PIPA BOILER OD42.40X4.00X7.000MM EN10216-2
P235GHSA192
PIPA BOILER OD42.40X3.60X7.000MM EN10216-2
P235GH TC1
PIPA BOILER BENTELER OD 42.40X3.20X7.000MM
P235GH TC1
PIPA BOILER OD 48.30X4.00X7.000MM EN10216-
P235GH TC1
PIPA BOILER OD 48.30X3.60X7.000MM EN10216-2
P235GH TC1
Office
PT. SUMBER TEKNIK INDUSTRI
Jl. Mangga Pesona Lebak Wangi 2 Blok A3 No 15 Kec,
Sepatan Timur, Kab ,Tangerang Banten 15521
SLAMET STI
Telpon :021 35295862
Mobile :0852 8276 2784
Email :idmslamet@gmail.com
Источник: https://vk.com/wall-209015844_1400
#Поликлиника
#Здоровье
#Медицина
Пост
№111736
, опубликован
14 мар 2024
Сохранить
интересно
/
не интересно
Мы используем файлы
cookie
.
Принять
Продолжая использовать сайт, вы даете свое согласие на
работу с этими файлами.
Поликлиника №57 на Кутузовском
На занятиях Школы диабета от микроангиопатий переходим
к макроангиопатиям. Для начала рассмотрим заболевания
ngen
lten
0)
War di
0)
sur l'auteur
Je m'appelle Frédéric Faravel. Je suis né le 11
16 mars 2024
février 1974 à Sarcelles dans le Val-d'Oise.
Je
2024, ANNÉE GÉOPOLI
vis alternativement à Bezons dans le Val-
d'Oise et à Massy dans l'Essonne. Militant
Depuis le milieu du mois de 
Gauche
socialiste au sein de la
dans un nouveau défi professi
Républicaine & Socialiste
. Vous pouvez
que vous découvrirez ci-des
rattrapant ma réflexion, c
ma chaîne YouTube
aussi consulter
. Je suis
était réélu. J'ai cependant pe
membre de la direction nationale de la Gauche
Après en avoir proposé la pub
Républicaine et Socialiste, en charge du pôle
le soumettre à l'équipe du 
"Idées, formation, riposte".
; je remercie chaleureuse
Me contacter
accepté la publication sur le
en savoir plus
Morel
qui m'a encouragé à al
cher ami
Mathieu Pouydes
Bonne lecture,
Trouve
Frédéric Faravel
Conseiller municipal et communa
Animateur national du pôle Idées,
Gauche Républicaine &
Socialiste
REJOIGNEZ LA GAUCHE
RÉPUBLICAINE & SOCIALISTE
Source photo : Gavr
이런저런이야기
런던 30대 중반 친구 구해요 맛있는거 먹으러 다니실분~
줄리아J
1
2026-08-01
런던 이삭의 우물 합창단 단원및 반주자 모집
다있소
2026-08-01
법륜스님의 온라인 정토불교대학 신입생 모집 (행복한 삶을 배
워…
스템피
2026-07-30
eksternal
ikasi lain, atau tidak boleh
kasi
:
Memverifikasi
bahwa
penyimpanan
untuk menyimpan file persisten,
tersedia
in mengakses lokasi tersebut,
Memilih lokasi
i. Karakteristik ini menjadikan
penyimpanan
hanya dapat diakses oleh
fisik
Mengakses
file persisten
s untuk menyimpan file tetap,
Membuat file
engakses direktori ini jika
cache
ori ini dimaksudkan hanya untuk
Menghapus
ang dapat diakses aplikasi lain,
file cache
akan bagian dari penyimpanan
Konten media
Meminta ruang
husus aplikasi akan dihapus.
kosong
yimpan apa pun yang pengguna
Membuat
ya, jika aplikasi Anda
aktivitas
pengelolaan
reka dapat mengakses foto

*EXERCISE DESCRIPTION*. Each line above where the word "dans" occurs should be copied out.

*SOLUTION FOR THIS EXERCISE*.
février 1974 à Sarcelles dans le Val-d'Oise.
vis alternativement à Bezons dans le Val-
d'Oise et à Massy dans l'Essonne. Militant
dans un nouveau défi professi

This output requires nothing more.